Prologo
~~FLASHBACK ON~~
Agosto de 1918 – Chicago, Illinois – USA
EPOV:
"Você já sentiu como se toda a sua vida tivesse lhe preparado para um momento especifico?", ela perguntou, sentada ao meu lado no banco de madeira em frente ao lago Michigan.
Virei para observá-la, fascinado com os fios de cabelo que escapavam de seu coque devido à brisa que o píer de Chicago oferecia. O vestido cor de sangue que usava contrastando com a pouca pele branca como a neve que ficava a mostra, que mesmo escassa de quaisquer tipo de cobertura, parecia de porcelana. O olhar direcionado à calmaria das aguas e o leve sorriso nos lábios indicava o quão à vontade se sentia.
"Como se tudo finalmente tivesse ganhado sentido?", disse, não me preocupando se meu olhar fixo em seu rosto soasse rude aos olhos das pessoas que passavam. Sem dúvida observando curiosos quem era a sorridente senhorita ao lado de Edward Masen.
"Sim, exatamente como isso", ela disse, finalmente me olhando. As bochechas ganhando um tom de vermelho que eu tanto amava. Os olhos fixos nos meus. Algo tão raro para as senhoritas daquela época, porém, tão Bella. Ela não desviava o olhar, e nem aceitava tudo o que lhe era dito sem mais nem menos. Ela era uma mulher de opinião forte, que amava literatura e apesar da péssima coordenação, pintava telas como ninguém.
Logo seu rosto tão delicado foi tomado por uma expressão preocupada.

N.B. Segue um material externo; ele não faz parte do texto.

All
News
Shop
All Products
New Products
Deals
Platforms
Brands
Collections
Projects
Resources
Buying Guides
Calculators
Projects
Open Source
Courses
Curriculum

Seu sorriso leve sendo substituído por um olhar triste. Algo raro para a primogênita da família Swan.
"Edward...", ela quebrou, seu lábio tremendo e os olhos lutando para não deixarem escapar lagrimas de medo. "E se... E se não estivermos destinados à ficarmos juntos? E se fugirmos juntos e daqui alguns anos você se arrepender de ter deixado sua família, ter deixado sua... sua noiva?", perguntou. A voz sempre tão altiva e cheia de vida soando triste como nunca visto.

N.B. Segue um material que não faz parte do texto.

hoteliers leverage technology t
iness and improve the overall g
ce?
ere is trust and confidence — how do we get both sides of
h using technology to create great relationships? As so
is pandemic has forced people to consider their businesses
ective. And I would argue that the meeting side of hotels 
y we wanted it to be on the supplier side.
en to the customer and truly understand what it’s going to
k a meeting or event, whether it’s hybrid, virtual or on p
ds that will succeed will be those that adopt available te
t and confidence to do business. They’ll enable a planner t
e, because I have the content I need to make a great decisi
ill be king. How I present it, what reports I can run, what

"Bella...", sussurrei desesperado, e não me importando com quem olharia, com o que pensariam e no que poderia causar, estiquei meu braço até que minha mão direita alcançasse a mão dela no meio do banco. Mesmo com a luva, conseguia sentir o calor e a sensação avassaladora que sentia sempre que a tocava. "Bella, não haverá lugar para dúvidas. Nunca existiu e nunca existirá. Não desde o primeiro momento em que você apareceu na minha vida.", disse, silenciosamente implorando para que aquela tristeza em seu olhar fosse embora. "Além disso, não terei como me arrepender de deixar minha noiva, porque estarei fugindo justamente para me casar com ela. Com a verdadeira.", falei, traçando o anel de diamantes em seu dedo anelar.
O anel que eu ganhei de minha mãe para dar à mulher que eu amasse. A mulher que deveria ser minha suposta noiva, Samantha Zoefild. Mas que jamais pertenceria à qualquer outra além de Isabella Marie Swan.
"Eu confio em você, Edward", disse ela, sorrindo, as lagrimas caindo por suas bochechas apenas reação tardia de seu medo. "Eu amo você!".
"Eu também amo você, Bella", disse, entrelaçando os meus dedos aos dela, tentando passar a segurança e a certeza que eu tinha de que ficaríamos bem. "Pra sempre!".
~~FLASHBACK OFF~~
Janeiro de 2007 – Forks, Washington – USA
Eu segurava a única prova que eu tinha de que ela era real. Isso e as memorias, que apesar do que diziam sobre como ao longo dos anos sumiriam, ainda eram vivas e claras em minha mente.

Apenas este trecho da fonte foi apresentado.